Other trusts at the bottom include the University of Wolverhampton multi-academy trust, which has been criticised for its financial management, and the University of Chester Academies Trust, which has since given up all of its schools.
4. The disadvantage gap is still widening
Updated headline data for all state-funded schools has also been published today. It means we can analyse the performance of different groups of pupils.
The data shows that the disadvantage gap – the difference in performance between poorer pupils and their better-off peers – widened again last year.
The gap of 3.70 in 2019 is higher than it was in 2018 (3.68) and 2017 (3.66), but is still lower than it was in 2011 (4.07). The gap was closing until 2017.
Dr.

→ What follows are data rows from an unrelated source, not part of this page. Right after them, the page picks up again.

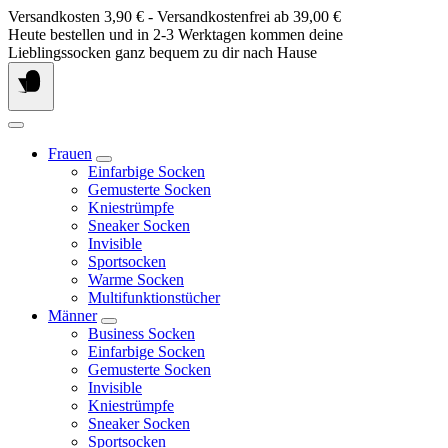
Springe
Versandkosten 3,90 € - Versandkostenfrei ab 39,00 €
zum
Heute bestellen und in 2-3 Werktagen kommen deine
Inhalt
Lieblingssocken ganz bequem zu dir nach Hause
Frauen
Einfarbige Socken
Gemusterte Socken
Kniestrümpfe
Sneaker Socken
Invisible
Sportsocken
Warme Socken
Multifunktionstücher
Männer
Business Socken
Einfarbige Socken
Gemusterte Socken
Invisible
Kniestrümpfe
Sneaker Socken
Sportsocken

Maria Neophytou, director of social mobility charity Impetus, said the gap was closing “so slowly it will take until 2066 to close the gap entirely”.
“That’s a hundred year’s from England’s men winning the football world cup,” she added.
“It’s unacceptable that too many young people leave school without vital passes in English and maths – the absolute basics.”
5. Progress of white pupils worsens
The average progress score of white pupils slumped last year, while most other ethnicities saw their progress improve.
White pupils had an average progress 8 score of -0.11 in 2019, lower than the -0.10 they scored in 2018.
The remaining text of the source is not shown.